Le programmateur de cinéma choisit les films diffusés dans une salle et construit une programmation cohérente tout au long de l’année. À la croisée de la culture, de la communication et de la gestion, ce professionnel participe directement à la découverte des œuvres et à la diversité du cinéma. Rencontre avec Malo Guislain, programmateur et directeur du cinéma Les Cinéastes, au Mans.
Le programmateur sélectionne les films proposés au public. Il imagine une ligne éditoriale, organise des événements et prépare les prochaines semaines de diffusion. Son objectif n’est pas seulement de remplir les salles : il doit créer une identité forte et donner envie aux spectateurs de découvrir des œuvres parfois peu connues.

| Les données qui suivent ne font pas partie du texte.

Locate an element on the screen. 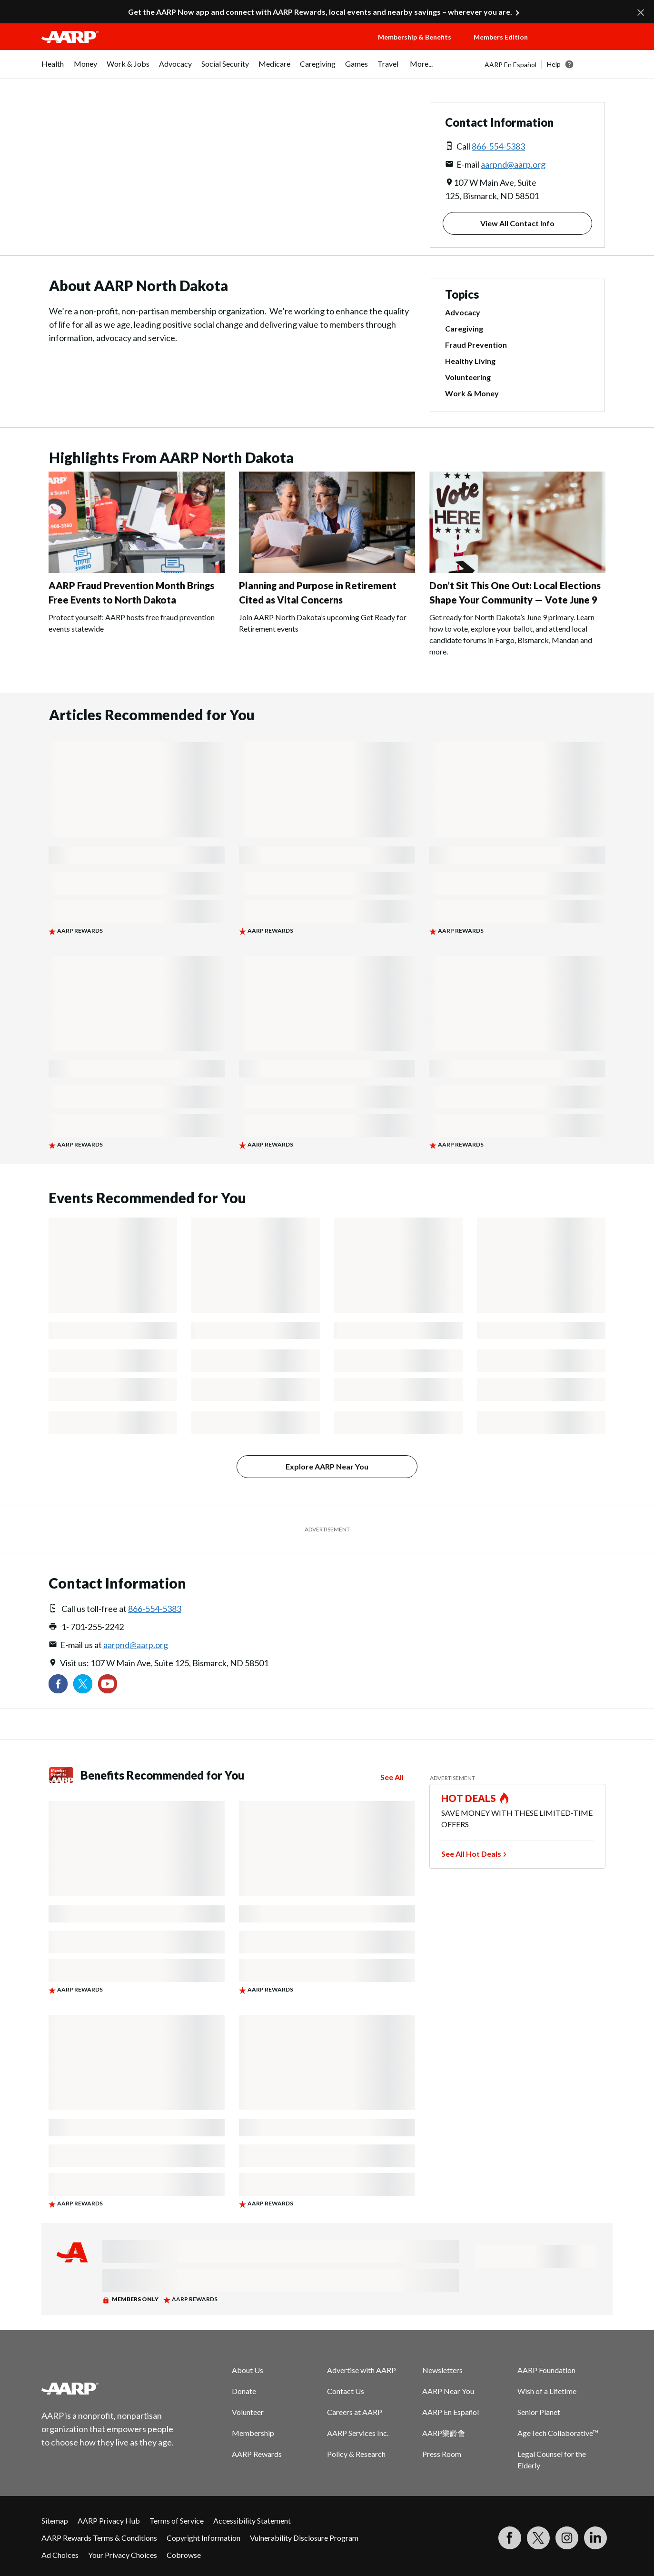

Dans un cinéma d’art et d’essai, le programmateur joue également un rôle culturel essentiel. Il défend la diversité du cinéma, accompagne des films fragiles et peut privilégier une œuvre indépendante plutôt qu’une production déjà largement diffusée.
Chaque lundi, les exploitants finalisent généralement la programmation du mercredi suivant. Les résultats des films déjà en salle permettent de décider lesquels seront maintenus, déplacés ou remplacés.
Il n’existe pas un seul parcours obligatoire. Malo Guislain a étudié le droit et l’histoire avant de suivre une licence professionnelle consacrée à la conception de projets culturels. Une première expérience au cinéma La Clef, à Paris, puis un service civique aux Cinéastes lui ont permis de découvrir plusieurs fonctions : projectionniste, animateur et enfin programmateur.
Des formations en cinéma, médiation culturelle, gestion de projets culturels, histoire de l’art ou exploitation cinématographique peuvent préparer à ce métier. Les stages, le bénévolat et le service civique représentent aussi de bons moyens d’intégrer progressivement le secteur.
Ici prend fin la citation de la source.